El juego llegará a la actual generación y compatibles, estando disponible para PlayStation 5, Xbox Series X/S y PC (Steam y Epic Games). Milestone ha apostado fuerte, lanzando el juego con un precio base de 69,99 euros en su edición estándar y opciones Echo o Collector’s Edition para quienes quieran llevarse figuras (y el steelbook) a casa.
NARRATIVA POTENTE EN SCREAMER

Uno de los aspectos que más suele fallar en los juegos de conducción arcade es la narrativa. Por lo general, somos un piloto anónimo que quiere ser el número uno, y fin de la historia. Sin embargo, Screamer introduce una narrativa muy apoyada en cinemáticas y diálogos, con una historia y personajes que nos acompañan carrera tras carrera. El juego está dividido, en varios modos de juego, la parte narrativa está enfocada en el Torneo, la historia contada por capítulos.
La acción nos traslada a un entorno futurista donde la ambición y la venganza son el pan de cada día. Existen cinco equipos de pilotos (los Screamers), y cada uno cuenta con sus propias motivaciones, vehículos y tramas. De fondo, una autoridad misteriosa que lo controla todo y cuyas oscuras pretensiones deberemos descubrir a base de correr durante kilómetros y kilómetros.

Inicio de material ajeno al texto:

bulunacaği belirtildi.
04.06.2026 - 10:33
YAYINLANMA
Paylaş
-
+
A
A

El avance de la historia está basado en diálogos y videos. Las secuencias cinemáticas se intercalan constantemente entre las carreras y La historia se estructura casi como una serie anime por capítulos.
CONDUCCIÓN A DOBLE JOYSTICK Y SISTEMA ECHO

Screamer ha implementado un sistema de control de doble joystick que cambia por completo nuestra forma de entender un arcade de carreras. El Stick Izquierdo sirve para girar, como es común. El Stick Derecho: Tiene una función vital, derrapar. En unas curvas te basta con girar normalmente, pero en las más pronunciadas debes usar el derrape manual, el cual es tremendamente sensible a la cantidad de fuerza que ejerces sobre el joystick. Todo esto mientras aplicas la presión adecuada en los gatillos de acelerador y freno.

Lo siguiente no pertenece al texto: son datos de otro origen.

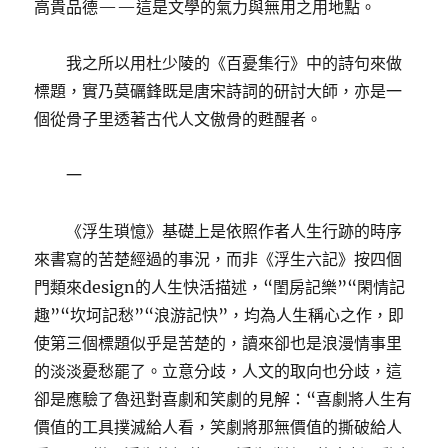
高貴品德——這是文學的氣力與無用之用地點。
我之所以用杜少陵的《百憂集行》中的詩句來做
標題，實乃莫礪鋒既是唐宋詩詞的研討大師，亦是一
個從骨子里透著古代人文傲骨的甦醒者。
一
《浮生瑣憶》基礎上是依照作者人生行跡的時序
來書寫的苦楚經過的事況，而非《浮生六記》按四個
門類來design的人生快活描述，“閨房記樂”“閑情記
趣”“坎坷記愁”“浪游記快”，均為人生稱心之作，即
使第三個標題似乎是苦楚的，讀來卻也是浪漫情事里
的淡淡憂愁罷了。立意分歧，人文的取向也分歧，這
卻是應驗了魯迅對喜劇和笑劇的見解：“喜劇將人生有
價值的工具撲滅給人看，笑劇將那無價值的撕破給人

En muchos momentos será necesario usar ambos sticks a la vez para clavar el vértice de la curva. Y añadido a esto, el cambio de marchas. No es fácil de jugar de buenas a primeras, ni mucho menos sencillo de dominar.
El Sistema ECHO es la innovación tecnológica instalada en todos los coches del torneo, y nos permite acumular dos tipos de energía. Una para dar acelerones (hacer cambios de marcha «perfectos» pulsando un botón en el momento exacto permite rellenar esta barra más rápido). Y la otra, un teletransporte que permite dar saltos para adelantar a contrincantes. El caos que se genera en el asfalto es inmenso. Al igual que en un Mario Kart es crucial usar los objetos estratégicamente, aquí debes vigilar tu indicador de energía. El momento en el que la uses, será crucial.
MODOS DE JUEGO EN SCREAMER

Aunque el principal fuerte de Screamer es el modo historia, encontramos dentro del Arcade, diferentes modalidades. Dentro del modo Arcade, varias opciones como el desafío de puntuación. La carrera por equipos (De dos a tres pilotos por escuadra. Es una mezcla cooperativa-competitiva, ya que se suman los puntos obtenidos por cada piloto). El desafío de overdrive. Las carreras por puntos de control (atravesando metas volantes) o las contrarreloj.
Todo esto, sumado al juego cruzado online ((necesaria suscripción en consolas) para 16 jugadores y el impagable multijugador local a pantalla partida de 2, 3 y 4 jugadores, al más puro estilo años 90s.
En definitiva, Screamer cuenta con una historia absorbente al más puro estilo anime. Un elenco de personajes con identidad propia y un multijugador de lo más variado. Este nuevo título hará que no solo los antiguos fans de la saga puedan disfrutarlo, sino que también sea un reto para los nuevos pilotos.